I need to be clear about something. I am not suggesting that every woman who requires an investigation beyond a simple ultrasound requires both a hysteroscopy and an ultrasound. What I’m saying is this: if a woman has an abnormal ultrasound finding that needs to be further evaluated because of the suspicion of a fibroid or a polyp it makes sense that she undergo a hysteroscopy in a facility where an ultrasound can be simultaneously available. Many—but not all women–with abnormal ultrasound finding will require further evaluation with hysteroscopy. If this examination is done in a facility where ultrasound examinations available at the time of her hysteroscopy then a great deal of information can be gained in this single test. This includes:
- The size, number and grade of fibroids
- The size and number of endometrial polyps
- The type, size and location of the attachment points
- The nature of the blood supply to the fibroid
- Information about the cervix—which is critical toward formulating a plan for removal of the fibroid or polyp
- Additional information that will be useful to the surgeon who is contemplating removal of the fibroid and which is the superior route of removal.

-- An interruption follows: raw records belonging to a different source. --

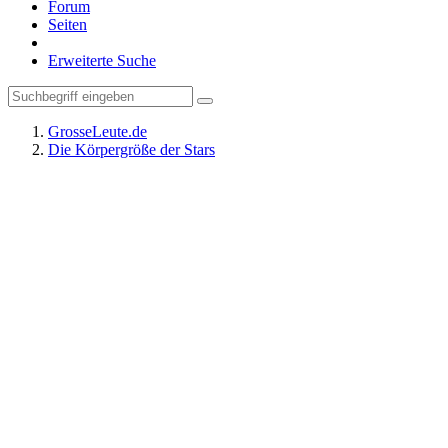
Forum
Seiten
Erweiterte Suche
GrosseLeute.de
Die Körpergröße der Stars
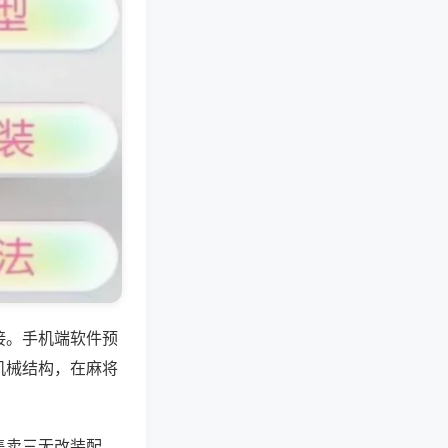
接。手机端软件预
机械结构，在麻将
售卖三无改装配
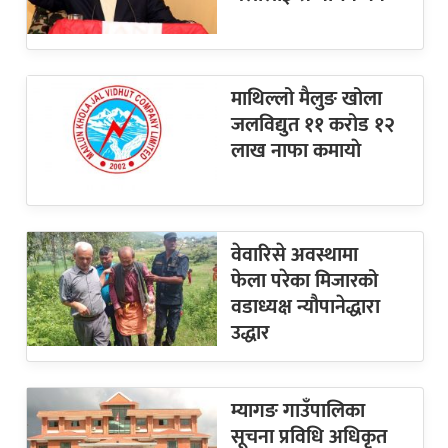
माथिल्लो मैलुङ खोला
जलविद्युत ११ करोड १२
लाख नाफा कमायाे
वेवारिसे अवस्थामा
फेला परेका मिजारको
वडाध्यक्ष न्यौपानेद्धारा
उद्धार
म्यागङ गाउँपालिका
सूचना प्रविधि अधिकृत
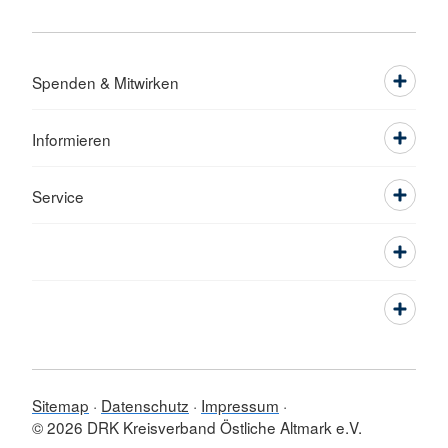
Spenden & Mitwirken
Informieren
Service
Sitemap
Datenschutz
Impressum
© 2026 DRK Kreisverband Östliche Altmark e.V.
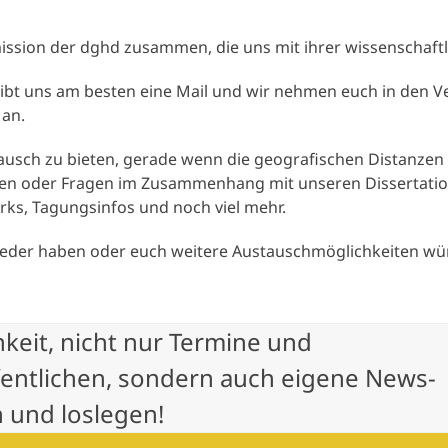
sion der dghd zusammen, die uns mit ihrer wissenschaftli
bt uns am besten eine Mail und wir nehmen euch in den Vert
 an.
stausch zu bieten, gerade wenn die geografischen Distanzen
n oder Fragen im Zusammenhang mit unseren Dissertation
rks, Tagungsinfos und noch viel mehr.
glieder haben oder euch weitere Austauschmöglichkeiten wü
hkeit, nicht nur Termine und
fentlichen, sondern auch eigene News-
 und loslegen!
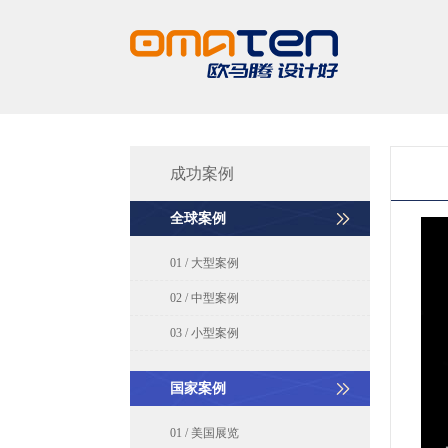
成功案例
全球案例
01 / 大型案例
02 / 中型案例
03 / 小型案例
国家案例
01 / 美国展览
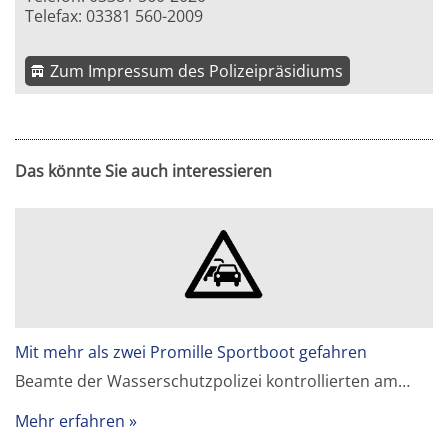
Telefax: 03381 560-2009
Zum Impressum des Polizeipräsidiums
Das könnte Sie auch interessieren
Mit mehr als zwei Promille Sportboot gefahren
Beamte der Wasserschutzpolizei kontrollierten am…
Mehr erfahren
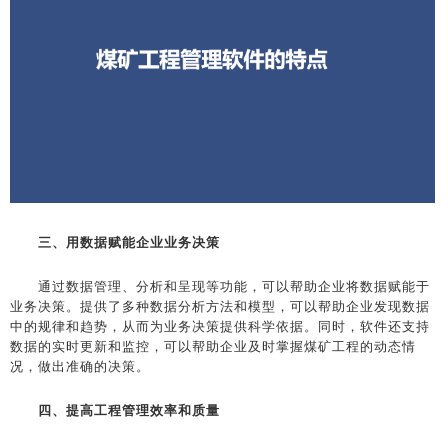
三、用数据赋能企业业务决策
通过数据管理、分析和呈现等功能，可以帮助企业将数据赋能于
业务决策。提供了多种数据分析方法和模型，可以帮助企业发现数据
中的规律和趋势，从而为业务决策提供科学依据。同时，软件还支持
数据的实时更新和监控，可以帮助企业及时掌握煤矿工程的动态情
况，做出准确的决策。
四、提高工程管理效率和质量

MAGNETIC RESONANCE IMAGING (MRI)
If you read on-line articles you will find many scholarly articles on the benefits of magnetic resonance imaging (MRI) for fibroids. MRI is clearly a superior method for determining the size, location and number of fibroids. MRI is often worthwhile performing if the removal of fibroids are contemplated using a laparoscopic approach. It is also important if one is considering uterine artery embolization or focused ultrasound destruction of fibroids. However, MRI is generally quite unhelpful in determining whether or not a fibroid can be removed hysteroscopically – through the cervix and vagina. Keep in mind that MRIs are quite expensive and while they are very sensitive for detecting very small fibroids (less than 1 centimeter) these smaller fibroids are often of questionable clinical importance. The bottom line is this—the best tools for evaluating the kind of fibroids that produce excessive menstrual bleeding are clearly a combination of ultrasound and hysteroscopy.
MRI may be the best tool, however, when evaluating a uterine containing numerous fibroids that require laparoscopic removal or procedures such as uterine artery embolization and focused ultrasound destruction.